* **WHAT THE TASK REQUIRES**: Once the pictures are set aside, output all the records exactly.

(Records excerpted from a collection)

============================================================

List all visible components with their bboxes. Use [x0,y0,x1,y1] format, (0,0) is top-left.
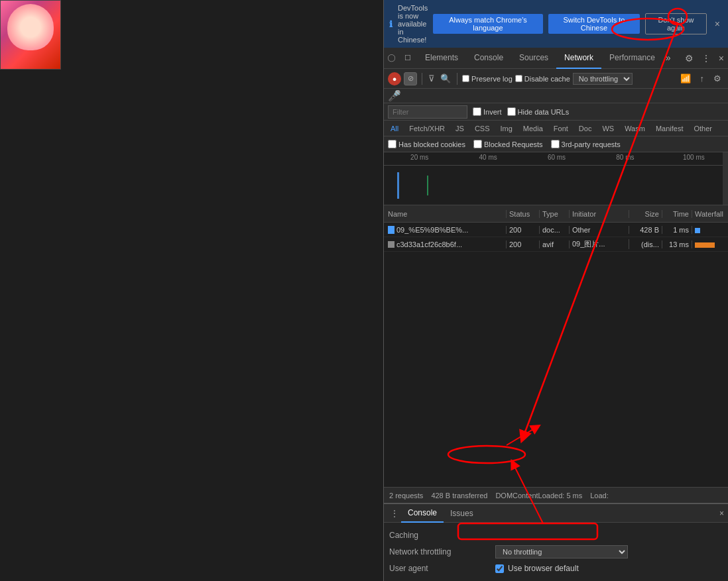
row1-waterfall [692,226,728,234]
third-party-input[interactable] [551,140,560,148]
filter-input[interactable] [388,105,467,119]
drawer-tab-issues[interactable]: Issues [444,504,480,523]
column-size-header[interactable]: Size [629,210,662,218]
preserve-log-checkbox[interactable]: Preserve log [462,75,513,83]
stop-button[interactable]: ⊘ [404,72,417,85]
table-row[interactable]: 09_%E5%9B%BE%... 200 doc... Other 428 B … [384,223,728,237]
wifi-icon[interactable]: 📶 [678,72,694,85]
dom-content-loaded: DOMContentLoaded: 5 ms [495,492,582,500]
ruler-20ms: 20 ms [385,152,454,162]
tab-performance[interactable]: Performance [601,48,663,69]
filter-other-button[interactable]: Other [691,124,715,133]
tab-console[interactable]: Console [466,48,511,69]
hide-data-urls-label: Hide data URLs [518,108,570,116]
drawer-settings-content: Caching Network throttling No throttling… [384,523,728,581]
row2-name-text: c3d33a1cf26c8b6f... [396,240,462,248]
cursor-icon[interactable]: ⃝ [387,52,400,65]
timeline-bar-1 [397,172,399,199]
filter-bar: Invert Hide data URLs [384,103,728,121]
filter-css-button[interactable]: CSS [472,124,493,133]
requests-count: 2 requests [389,492,423,500]
drawer-close-button[interactable]: × [719,509,724,518]
filter-fetch-xhr-button[interactable]: Fetch/XHR [406,124,448,133]
invert-input[interactable] [473,107,481,116]
filter-img-button[interactable]: Img [498,124,515,133]
throttle-selector[interactable]: No throttling Fast 3G Slow 3G Offline Cu… [573,73,633,85]
row1-type: doc... [540,226,570,234]
use-browser-default-label: Use browser default [508,564,579,573]
devtools-settings-icon[interactable]: ⚙ [681,53,698,64]
bottom-drawer: ⋮ Console Issues × Caching Network throt… [384,503,728,581]
column-name-header[interactable]: Name [384,210,507,218]
filter-font-button[interactable]: Font [551,124,571,133]
blocked-requests-filter[interactable]: Blocked Requests [473,140,543,148]
tab-network[interactable]: Network [556,48,601,69]
column-waterfall-header[interactable]: Waterfall [692,210,728,218]
row2-status: 200 [507,240,540,248]
filter-media-button[interactable]: Media [520,124,546,133]
export-icon[interactable]: ↑ [698,72,707,85]
row2-size: (dis... [629,240,662,248]
row2-img-icon [388,241,394,248]
row1-name-text: 09_%E5%9B%BE%... [396,226,468,234]
table-row[interactable]: c3d33a1cf26c8b6f... 200 avif 09_图片... (d… [384,237,728,252]
column-initiator-header[interactable]: Initiator [570,210,629,218]
filter-icon[interactable]: ⊽ [427,72,436,85]
hide-data-urls-checkbox[interactable]: Hide data URLs [507,107,570,116]
blocked-requests-input[interactable] [473,140,482,148]
network-throttling-label: Network throttling [389,547,495,556]
ruler-80ms: 80 ms [591,152,659,162]
column-type-header[interactable]: Type [540,210,570,218]
use-browser-default-input[interactable] [495,564,504,573]
tab-elements[interactable]: Elements [417,48,466,69]
row1-initiator: Other [570,226,629,234]
preserve-log-input[interactable] [462,75,469,82]
column-status-header[interactable]: Status [507,210,540,218]
row1-size: 428 B [629,226,662,234]
use-browser-default-checkbox[interactable]: Use browser default [495,564,723,573]
devtools-close-button[interactable]: × [715,53,728,64]
filter-doc-button[interactable]: Doc [576,124,595,133]
tab-more-button[interactable]: » [663,48,674,69]
disable-cache-checkbox[interactable]: Disable cache [515,75,570,83]
filter-ws-button[interactable]: WS [599,124,617,133]
invert-checkbox[interactable]: Invert [473,107,502,116]
table-empty-space [384,302,728,487]
third-party-filter[interactable]: 3rd-party requests [551,140,621,148]
caching-row: Caching [389,528,723,543]
network-status-bar: 2 requests 428 B transferred DOMContentL… [384,487,728,503]
hide-data-urls-input[interactable] [507,107,516,116]
drawer-menu-icon[interactable]: ⋮ [388,509,401,518]
network-table-body[interactable]: 09_%E5%9B%BE%... 200 doc... Other 428 B … [384,223,728,302]
info-icon: ℹ [389,19,393,29]
filter-all-button[interactable]: All [388,124,401,133]
dont-show-again-button[interactable]: Don't show again [645,13,707,34]
load-time: Load: [590,492,609,500]
blocked-requests-label: Blocked Requests [484,140,543,148]
filter-wasm-button[interactable]: Wasm [622,124,648,133]
devtools-menu-icon[interactable]: ⋮ [698,53,715,64]
transferred-size: 428 B transferred [431,492,487,500]
network-throttling-row: Network throttling No throttling Fast 3G… [389,543,723,561]
blocked-cookies-filter[interactable]: Has blocked cookies [388,140,465,148]
type-filter-bar: All Fetch/XHR JS CSS Img Media Font Doc … [384,121,728,136]
timeline-scrollbar[interactable] [723,152,728,205]
filter-manifest-button[interactable]: Manifest [653,124,686,133]
switch-devtools-button[interactable]: Switch DevTools to Chinese [548,14,640,34]
blocked-cookies-input[interactable] [388,140,396,148]
filter-js-button[interactable]: JS [453,124,467,133]
network-throttling-select[interactable]: No throttling Fast 3G Slow 3G Offline Cu… [495,545,628,558]
search-icon[interactable]: 🔍 [439,72,452,85]
devtools-settings-btn[interactable]: ⚙ [711,72,724,85]
network-toolbar: ● ⊘ ⊽ 🔍 Preserve log Disable cache No th… [384,69,728,89]
ruler-60ms: 60 ms [522,152,591,162]
tab-sources[interactable]: Sources [511,48,556,69]
lang-bar-close-button[interactable]: × [712,19,723,29]
drawer-tab-console[interactable]: Console [401,504,444,523]
timeline-area: 20 ms 40 ms 60 ms 80 ms 100 ms [384,152,728,205]
device-icon[interactable]: ☐ [401,52,414,65]
match-language-button[interactable]: Always match Chrome's language [433,14,542,34]
record-button[interactable]: ● [388,72,401,85]
disable-cache-input[interactable] [515,75,522,82]
column-time-header[interactable]: Time [662,210,692,218]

============================================================

* **RESULT OF THE EXERCISE**:
List all visible components with their bboxes. Use [x0,y0,x1,y1] format, (0,0) is top-left.
row1-waterfall [692,226,728,234]
third-party-input[interactable] [551,140,560,148]
filter-input[interactable] [388,105,467,119]
drawer-tab-issues[interactable]: Issues [444,504,480,523]
column-size-header[interactable]: Size [629,210,662,218]
preserve-log-checkbox[interactable]: Preserve log [462,75,513,83]
stop-button[interactable]: ⊘ [404,72,417,85]
table-row[interactable]: 09_%E5%9B%BE%... 200 doc... Other 428 B … [384,223,728,237]
wifi-icon[interactable]: 📶 [678,72,694,85]
dom-content-loaded: DOMContentLoaded: 5 ms [495,492,582,500]
ruler-20ms: 20 ms [385,152,454,162]
tab-performance[interactable]: Performance [601,48,663,69]
filter-other-button[interactable]: Other [691,124,715,133]
tab-console[interactable]: Console [466,48,511,69]
hide-data-urls-label: Hide data URLs [518,108,570,116]
drawer-settings-content: Caching Network throttling No throttling… [384,523,728,581]
row2-name-text: c3d33a1cf26c8b6f... [396,240,462,248]
cursor-icon[interactable]: ⃝ [387,52,400,65]
timeline-bar-1 [397,172,399,199]
filter-bar: Invert Hide data URLs [384,103,728,121]
filter-css-button[interactable]: CSS [472,124,493,133]
requests-count: 2 requests [389,492,423,500]
drawer-close-button[interactable]: × [719,509,724,518]
filter-fetch-xhr-button[interactable]: Fetch/XHR [406,124,448,133]
invert-input[interactable] [473,107,481,116]
filter-img-button[interactable]: Img [498,124,515,133]
throttle-selector[interactable]: No throttling Fast 3G Slow 3G Offline Cu… [573,73,633,85]
row1-type: doc... [540,226,570,234]
use-browser-default-label: Use browser default [508,564,579,573]
devtools-settings-icon[interactable]: ⚙ [681,53,698,64]
bottom-drawer: ⋮ Console Issues × Caching Network throt… [384,503,728,581]
column-name-header[interactable]: Name [384,210,507,218]
filter-font-button[interactable]: Font [551,124,571,133]
blocked-requests-filter[interactable]: Blocked Requests [473,140,543,148]
tab-network[interactable]: Network [556,48,601,69]
column-waterfall-header[interactable]: Waterfall [692,210,728,218]
row2-status: 200 [507,240,540,248]
filter-media-button[interactable]: Media [520,124,546,133]
export-icon[interactable]: ↑ [698,72,707,85]
row2-size: (dis... [629,240,662,248]
row2-img-icon [388,241,394,248]
row1-name-text: 09_%E5%9B%BE%... [396,226,468,234]
table-row[interactable]: c3d33a1cf26c8b6f... 200 avif 09_图片... (d… [384,237,728,252]
column-initiator-header[interactable]: Initiator [570,210,629,218]
filter-icon[interactable]: ⊽ [427,72,436,85]
hide-data-urls-checkbox[interactable]: Hide data URLs [507,107,570,116]
blocked-requests-input[interactable] [473,140,482,148]
network-throttling-label: Network throttling [389,547,495,556]
ruler-80ms: 80 ms [591,152,659,162]
column-type-header[interactable]: Type [540,210,570,218]
use-browser-default-input[interactable] [495,564,504,573]
tab-elements[interactable]: Elements [417,48,466,69]
row1-initiator: Other [570,226,629,234]
preserve-log-input[interactable] [462,75,469,82]
column-status-header[interactable]: Status [507,210,540,218]
row1-size: 428 B [629,226,662,234]
use-browser-default-checkbox[interactable]: Use browser default [495,564,723,573]
devtools-close-button[interactable]: × [715,53,728,64]
filter-doc-button[interactable]: Doc [576,124,595,133]
tab-more-button[interactable]: » [663,48,674,69]
disable-cache-checkbox[interactable]: Disable cache [515,75,570,83]
filter-ws-button[interactable]: WS [599,124,617,133]
invert-checkbox[interactable]: Invert [473,107,502,116]
table-empty-space [384,302,728,487]
third-party-filter[interactable]: 3rd-party requests [551,140,621,148]
caching-row: Caching [389,528,723,543]
network-status-bar: 2 requests 428 B transferred DOMContentL… [384,487,728,503]
hide-data-urls-input[interactable] [507,107,516,116]
drawer-menu-icon[interactable]: ⋮ [388,509,401,518]
network-table-body[interactable]: 09_%E5%9B%BE%... 200 doc... Other 428 B … [384,223,728,302]
info-icon: ℹ [389,19,393,29]
filter-all-button[interactable]: All [388,124,401,133]
dont-show-again-button[interactable]: Don't show again [645,13,707,34]
load-time: Load: [590,492,609,500]
blocked-requests-label: Blocked Requests [484,140,543,148]
filter-wasm-button[interactable]: Wasm [622,124,648,133]
devtools-menu-icon[interactable]: ⋮ [698,53,715,64]
transferred-size: 428 B transferred [431,492,487,500]
network-throttling-row: Network throttling No throttling Fast 3G… [389,543,723,561]
blocked-cookies-filter[interactable]: Has blocked cookies [388,140,465,148]
type-filter-bar: All Fetch/XHR JS CSS Img Media Font Doc … [384,121,728,136]
timeline-scrollbar[interactable] [723,152,728,205]
filter-manifest-button[interactable]: Manifest [653,124,686,133]
switch-devtools-button[interactable]: Switch DevTools to Chinese [548,14,640,34]
blocked-cookies-input[interactable] [388,140,396,148]
filter-js-button[interactable]: JS [453,124,467,133]
network-throttling-select[interactable]: No throttling Fast 3G Slow 3G Offline Cu… [495,545,628,558]
search-icon[interactable]: 🔍 [439,72,452,85]
devtools-settings-btn[interactable]: ⚙ [711,72,724,85]
network-toolbar: ● ⊘ ⊽ 🔍 Preserve log Disable cache No th… [384,69,728,89]
ruler-60ms: 60 ms [522,152,591,162]
tab-sources[interactable]: Sources [511,48,556,69]
lang-bar-close-button[interactable]: × [712,19,723,29]
drawer-tab-console[interactable]: Console [401,504,444,523]
timeline-area: 20 ms 40 ms 60 ms 80 ms 100 ms [384,152,728,205]
device-icon[interactable]: ☐ [401,52,414,65]
match-language-button[interactable]: Always match Chrome's language [433,14,542,34]
record-button[interactable]: ● [388,72,401,85]
disable-cache-input[interactable] [515,75,522,82]
column-time-header[interactable]: Time [662,210,692,218]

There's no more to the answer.